En total, tenemos una red de 32 países, 80 destinos en toda América y una flota de 101 aeronaves, a la cual estamos agregando los primeros cinco Max9 para terminar este año. La idea es completar gradualmente la orden de 71 unidades que tenemos, con los cuales estamos reemplazando parte de la flota. Son aviones de última generación con mejoras en consumo de combustible, disminución de ruido y nuevas modalidades para las rutas de largo alcance.

¿Cuál es el aporte de Copa?

Una de nuestras grandes fortalezas es la conectividad de las regiones a través de Tocumen y con conexiones de menos de 50 minutos, que no lo tiene ninguna. Eso hace que sea fácil viajar, por ejemplo, de Bucaramanga a Fortaleza en Brasil. La idea es tener una red que se complemente y no que se duplique.

Usuarios y empresas coinciden en que los precios de los boletos son altos. ¿Lo comparte?

Colombia no tiene una buena posición. Países como España o Argentina, que tienen una población parecida, nos duplican en público viajero, en parte por su ingreso per cápita, pero también porque la carga tributaria es mucho menor. Lo que muestran los casos es que en el momento en que se deja de cobrar el impuesto al entrar, el turismo crece y el recaudo se hace en la cadena del viajero. Por eso, es importante eliminar esa carga tributaria a los pasajes.

¿Y en infraestructura?

Hay que reconocer que la inversión en terminales aéreas ha sido inmensa y eso es importante para los planes 2030. Lo que siento que hace falta es modernizar el espacio aéreo para que el de todo el país quede reestructurado. El Dorado maneja 40% del tráfico y requiere una atención especial porque puede convertirse en un cuello de botella. Sin pensar en El Dorado II, hay forma de tener más edificios terminales, posiciones de contacto (incluso remotas), ampliar rampa o ser más flexibles con el movimiento de aviones en tierra. Se trata de balancear la terminal con el espacio aéreo, que tiene campo para 90 operaciones.

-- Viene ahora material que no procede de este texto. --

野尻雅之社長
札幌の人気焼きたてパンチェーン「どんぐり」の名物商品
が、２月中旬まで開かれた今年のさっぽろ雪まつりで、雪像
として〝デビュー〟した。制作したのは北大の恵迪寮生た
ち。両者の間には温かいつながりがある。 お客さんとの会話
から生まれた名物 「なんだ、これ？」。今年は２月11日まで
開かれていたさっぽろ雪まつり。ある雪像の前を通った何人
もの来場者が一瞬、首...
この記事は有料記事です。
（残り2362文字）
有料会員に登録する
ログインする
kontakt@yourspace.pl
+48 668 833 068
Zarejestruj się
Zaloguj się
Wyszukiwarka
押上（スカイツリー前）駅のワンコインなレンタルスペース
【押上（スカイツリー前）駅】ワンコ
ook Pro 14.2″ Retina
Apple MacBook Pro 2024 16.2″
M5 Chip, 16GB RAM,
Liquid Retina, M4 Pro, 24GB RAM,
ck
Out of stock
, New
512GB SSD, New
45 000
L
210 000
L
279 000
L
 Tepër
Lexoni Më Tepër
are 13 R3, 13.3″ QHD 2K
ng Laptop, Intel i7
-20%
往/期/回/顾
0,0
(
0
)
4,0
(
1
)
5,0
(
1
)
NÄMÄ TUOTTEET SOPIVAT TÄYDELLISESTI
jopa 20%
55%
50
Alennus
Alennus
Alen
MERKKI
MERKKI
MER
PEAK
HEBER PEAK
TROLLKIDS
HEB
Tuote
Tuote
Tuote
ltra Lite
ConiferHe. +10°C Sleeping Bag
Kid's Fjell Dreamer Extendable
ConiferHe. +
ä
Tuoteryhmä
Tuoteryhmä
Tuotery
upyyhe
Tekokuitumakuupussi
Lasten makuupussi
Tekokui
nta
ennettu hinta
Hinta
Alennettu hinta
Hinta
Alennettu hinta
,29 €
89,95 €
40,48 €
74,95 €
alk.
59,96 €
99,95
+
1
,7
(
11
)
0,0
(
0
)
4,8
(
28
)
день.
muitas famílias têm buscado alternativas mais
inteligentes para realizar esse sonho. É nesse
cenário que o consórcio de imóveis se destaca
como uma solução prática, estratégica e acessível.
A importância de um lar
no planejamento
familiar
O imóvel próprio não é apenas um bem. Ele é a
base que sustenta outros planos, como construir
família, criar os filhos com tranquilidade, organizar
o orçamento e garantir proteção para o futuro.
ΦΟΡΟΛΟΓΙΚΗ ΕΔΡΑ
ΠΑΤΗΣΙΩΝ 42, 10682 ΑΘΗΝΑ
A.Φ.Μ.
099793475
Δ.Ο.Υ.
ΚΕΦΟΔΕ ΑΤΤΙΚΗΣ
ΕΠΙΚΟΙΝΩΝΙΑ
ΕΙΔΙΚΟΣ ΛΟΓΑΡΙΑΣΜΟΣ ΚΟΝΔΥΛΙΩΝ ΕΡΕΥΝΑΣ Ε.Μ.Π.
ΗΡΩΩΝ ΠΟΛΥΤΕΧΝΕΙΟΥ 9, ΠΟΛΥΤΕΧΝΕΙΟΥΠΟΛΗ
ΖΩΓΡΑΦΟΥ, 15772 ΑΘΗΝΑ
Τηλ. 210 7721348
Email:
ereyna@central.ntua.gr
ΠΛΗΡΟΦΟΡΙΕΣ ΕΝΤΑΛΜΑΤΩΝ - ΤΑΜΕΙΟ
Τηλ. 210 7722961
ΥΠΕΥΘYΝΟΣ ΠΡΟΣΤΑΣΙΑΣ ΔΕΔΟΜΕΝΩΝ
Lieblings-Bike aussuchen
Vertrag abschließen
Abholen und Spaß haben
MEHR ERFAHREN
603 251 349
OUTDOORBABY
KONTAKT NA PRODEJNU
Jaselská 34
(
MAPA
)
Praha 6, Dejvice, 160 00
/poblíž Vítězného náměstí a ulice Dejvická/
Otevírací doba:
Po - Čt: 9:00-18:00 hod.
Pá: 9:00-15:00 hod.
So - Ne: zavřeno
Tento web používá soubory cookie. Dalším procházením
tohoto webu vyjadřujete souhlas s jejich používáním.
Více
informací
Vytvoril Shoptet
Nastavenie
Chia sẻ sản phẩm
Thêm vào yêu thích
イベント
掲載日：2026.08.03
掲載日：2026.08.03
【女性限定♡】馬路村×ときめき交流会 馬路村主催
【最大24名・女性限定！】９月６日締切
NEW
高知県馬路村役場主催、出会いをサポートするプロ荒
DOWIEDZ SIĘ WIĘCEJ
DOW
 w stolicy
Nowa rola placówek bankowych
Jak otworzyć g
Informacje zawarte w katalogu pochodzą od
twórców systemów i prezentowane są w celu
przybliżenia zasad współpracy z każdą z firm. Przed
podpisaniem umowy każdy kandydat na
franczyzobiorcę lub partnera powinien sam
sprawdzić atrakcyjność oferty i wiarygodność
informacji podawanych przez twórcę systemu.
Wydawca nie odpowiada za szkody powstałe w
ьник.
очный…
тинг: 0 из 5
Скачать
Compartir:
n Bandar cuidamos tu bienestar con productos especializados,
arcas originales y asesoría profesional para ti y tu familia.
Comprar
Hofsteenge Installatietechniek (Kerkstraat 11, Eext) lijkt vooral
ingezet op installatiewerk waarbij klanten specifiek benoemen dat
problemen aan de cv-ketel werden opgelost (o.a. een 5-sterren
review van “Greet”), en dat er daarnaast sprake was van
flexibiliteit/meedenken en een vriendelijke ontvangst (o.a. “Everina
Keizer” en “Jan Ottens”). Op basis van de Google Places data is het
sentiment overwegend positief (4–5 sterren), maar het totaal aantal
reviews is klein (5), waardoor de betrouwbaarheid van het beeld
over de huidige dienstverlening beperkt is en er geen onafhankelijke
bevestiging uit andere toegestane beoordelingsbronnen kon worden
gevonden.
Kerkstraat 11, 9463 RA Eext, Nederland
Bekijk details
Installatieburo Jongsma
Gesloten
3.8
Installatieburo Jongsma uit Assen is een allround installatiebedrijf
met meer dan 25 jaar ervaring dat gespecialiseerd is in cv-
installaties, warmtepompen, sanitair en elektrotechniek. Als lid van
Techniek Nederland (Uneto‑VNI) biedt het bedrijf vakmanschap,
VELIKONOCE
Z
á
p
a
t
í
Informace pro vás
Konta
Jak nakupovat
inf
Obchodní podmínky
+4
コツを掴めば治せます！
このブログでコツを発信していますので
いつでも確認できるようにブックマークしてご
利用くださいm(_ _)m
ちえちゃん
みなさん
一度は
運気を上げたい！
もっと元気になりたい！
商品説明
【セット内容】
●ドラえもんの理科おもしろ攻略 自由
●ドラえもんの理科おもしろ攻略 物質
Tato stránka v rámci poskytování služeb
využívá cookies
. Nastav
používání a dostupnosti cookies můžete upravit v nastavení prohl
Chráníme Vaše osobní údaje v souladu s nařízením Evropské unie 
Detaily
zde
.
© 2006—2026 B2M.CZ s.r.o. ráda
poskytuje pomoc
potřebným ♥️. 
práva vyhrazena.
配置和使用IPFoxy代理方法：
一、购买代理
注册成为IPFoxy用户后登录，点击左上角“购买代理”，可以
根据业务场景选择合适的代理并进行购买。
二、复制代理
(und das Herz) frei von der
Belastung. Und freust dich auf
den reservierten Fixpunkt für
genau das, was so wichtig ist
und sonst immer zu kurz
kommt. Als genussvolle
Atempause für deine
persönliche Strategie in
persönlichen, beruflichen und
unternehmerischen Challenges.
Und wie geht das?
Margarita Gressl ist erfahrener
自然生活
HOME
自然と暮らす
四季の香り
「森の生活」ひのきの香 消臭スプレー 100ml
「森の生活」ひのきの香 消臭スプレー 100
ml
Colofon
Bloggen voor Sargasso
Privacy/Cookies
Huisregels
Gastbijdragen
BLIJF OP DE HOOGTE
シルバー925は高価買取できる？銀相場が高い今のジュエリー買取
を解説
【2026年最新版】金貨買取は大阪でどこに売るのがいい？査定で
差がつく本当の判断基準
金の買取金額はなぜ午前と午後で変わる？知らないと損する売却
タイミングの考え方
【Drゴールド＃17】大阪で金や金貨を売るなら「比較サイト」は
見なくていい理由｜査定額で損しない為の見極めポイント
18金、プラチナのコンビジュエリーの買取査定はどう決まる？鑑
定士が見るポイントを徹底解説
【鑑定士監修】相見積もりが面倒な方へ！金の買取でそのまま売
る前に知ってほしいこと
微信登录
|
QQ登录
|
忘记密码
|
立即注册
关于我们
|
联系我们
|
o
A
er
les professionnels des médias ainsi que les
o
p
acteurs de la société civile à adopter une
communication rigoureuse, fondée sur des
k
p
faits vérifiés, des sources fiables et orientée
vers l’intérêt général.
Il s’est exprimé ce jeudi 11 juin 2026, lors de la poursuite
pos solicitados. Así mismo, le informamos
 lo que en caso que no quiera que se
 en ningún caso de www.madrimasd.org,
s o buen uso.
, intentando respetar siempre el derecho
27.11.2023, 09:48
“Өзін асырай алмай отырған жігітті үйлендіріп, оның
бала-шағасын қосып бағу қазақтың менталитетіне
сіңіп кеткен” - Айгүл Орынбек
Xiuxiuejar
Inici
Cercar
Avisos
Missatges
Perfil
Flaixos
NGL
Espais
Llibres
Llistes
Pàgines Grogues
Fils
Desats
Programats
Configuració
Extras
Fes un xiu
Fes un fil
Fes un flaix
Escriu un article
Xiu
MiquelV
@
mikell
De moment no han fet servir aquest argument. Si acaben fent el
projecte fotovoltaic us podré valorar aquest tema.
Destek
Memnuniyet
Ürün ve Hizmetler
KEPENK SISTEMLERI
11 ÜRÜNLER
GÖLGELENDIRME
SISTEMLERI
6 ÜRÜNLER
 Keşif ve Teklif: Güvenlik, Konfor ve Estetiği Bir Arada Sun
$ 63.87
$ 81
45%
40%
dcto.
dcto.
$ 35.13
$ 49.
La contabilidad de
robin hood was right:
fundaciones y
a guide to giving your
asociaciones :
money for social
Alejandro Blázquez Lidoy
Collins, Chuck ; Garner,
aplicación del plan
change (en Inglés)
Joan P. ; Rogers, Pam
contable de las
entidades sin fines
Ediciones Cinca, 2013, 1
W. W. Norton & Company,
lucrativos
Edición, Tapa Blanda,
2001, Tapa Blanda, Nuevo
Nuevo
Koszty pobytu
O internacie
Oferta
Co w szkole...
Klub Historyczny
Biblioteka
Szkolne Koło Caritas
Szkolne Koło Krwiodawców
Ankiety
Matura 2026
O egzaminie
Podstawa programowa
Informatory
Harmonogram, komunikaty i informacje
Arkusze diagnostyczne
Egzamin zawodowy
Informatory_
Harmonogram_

¿Qué tan importante es fin de año para las ventas?

Hasta octubre tenemos muy buenos resultados, con un crecimiento de 8% en pasajeros (1.3 millones de personas). Además, abrimos cinco nuevos destinos este año: Fortaleza y Salvador en Brasil; Bridgetown, en Barbados; Salta, en Argentina; y Puerto Vallarta-Riviera Nayarit, en México. Sobre el fin de año, en general, las temporadas altas sumando mitad de año, Semana Santa y semana de receso pueden representar 60% de las ventas totales del año, por lo cual son fundamentales. Esperamos cerrar el 2018 con un factor de ocupación de 84 por ciento.